Costa Rica

Living in Costa Rica

by Iyna Bort Caruso

There’s an expression in Costa Rica--pura vida--which translates to pure life. It is a catch-all phrase that reflects a kind of eternal optimism and laid-back way of life.

In Costa Rica, there is a lot to be optimistic about. This progressive, Central American country is one of the world’s few without an army. In recent years its infrastructure has been built on a model of sustainability. Resources have gone toward the protection of some 29 national parks and 300-plus beaches. Eco tourism fuels the tourist economy and drives the national mindset.
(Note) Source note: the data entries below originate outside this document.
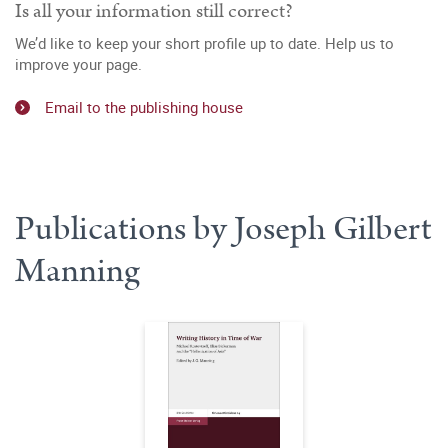
Is all your information still correct?
We’d like to keep your short profile up to date. Help us to
improve your page.
Email to the publishing house
Publications by Joseph Gilbert
Manning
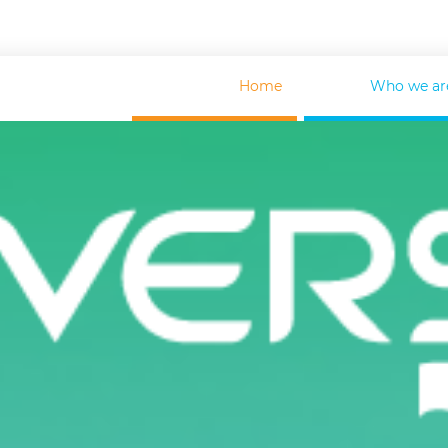
Home
Who we ar
FOR GOVERNMENT
HE
HELP TO GOVERNMENTS
C
SUSTAINABLE DEVELOPMENT
F
TU360. TRIPS MANAGEMENT
S
SUPPLIER LOOKUP
M
INSURANCE SOLUTIONS
M
FINANCIAL SERVICES
O
SPECIALIZED GITT TRAINING
FOR SUPPLIERS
In fact Costa Rica coined the term eco-tourism, a fact which local ticos are justifiably proud.

Twenty-six percent of the land, sandwiched between black and white sand beaches of both the Pacific and Atlantic oceans, is protected, which makes a perfect outdoor playground for ziplining, surfing, hiking, horseback riding, among other soft adventures.
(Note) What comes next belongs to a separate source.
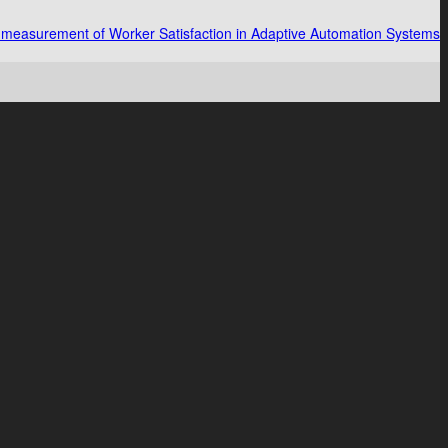
measurement of Worker Satisfaction in Adaptive Automation Systems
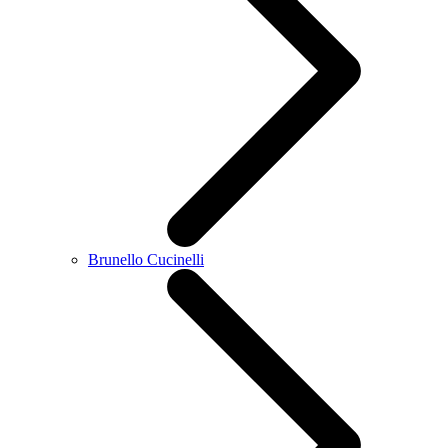
Brunello Cucinelli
Costa Rica has seven provinces with tropical microclimates based on rainfall, elevation and topography. It is compact nation. The coast-to-coast drive is only about three hours.

Central Valley is the population center and home to four out of the country’s five largest cities including the capital of San Jose. Wealthy suburbs with prestigious gated communities are set on hills overlooking San Jose and nearby Heredia. The modern city of Escazu is home to affluent Costa Ricans, retired ex-pats and embassy personnel. Homes here are expensive and fast-selling. 
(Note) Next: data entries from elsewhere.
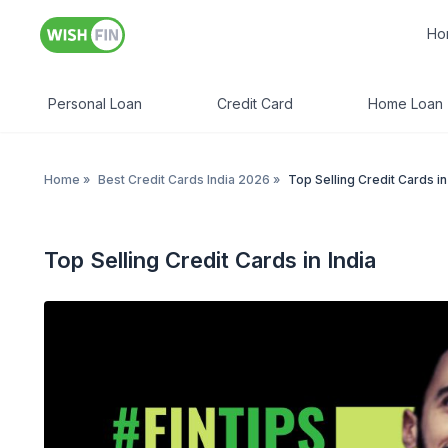
Ho
Personal Loan
Credit Card
Home Loan
Home
»
Best Credit Cards India 2026
»
Top Selling Credit Cards in
Top Selling Credit Cards in India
In the country’s North Pacific region, the Guanacaste area saw a wave of residential construction when a second international airport opened in 1995. Today, Peninsula Papagayo is one of several luxury developments that offers marina condominiums, estate homes and sites for custom builds. Many developments feature impressive golf courses.

Buyers from the U.S. have been driving demand with rising interest from Canadians and Europeans spurred by enhanced air links. With the exception of maritime zones, international buyers have the same ownership rights as local citizens. Costa Rica is especially attractive to retirees for its strong healthcare system and government-issued discounts and tax breaks for those meeting certain criteria.

Costa Rica’s architecture features colonial-era mansions, Art Deco condominiums and contemporary high rises. Globally known architects are making their mark, too, with stunning post-modern estates that incorporate the eco-friendly design ethos.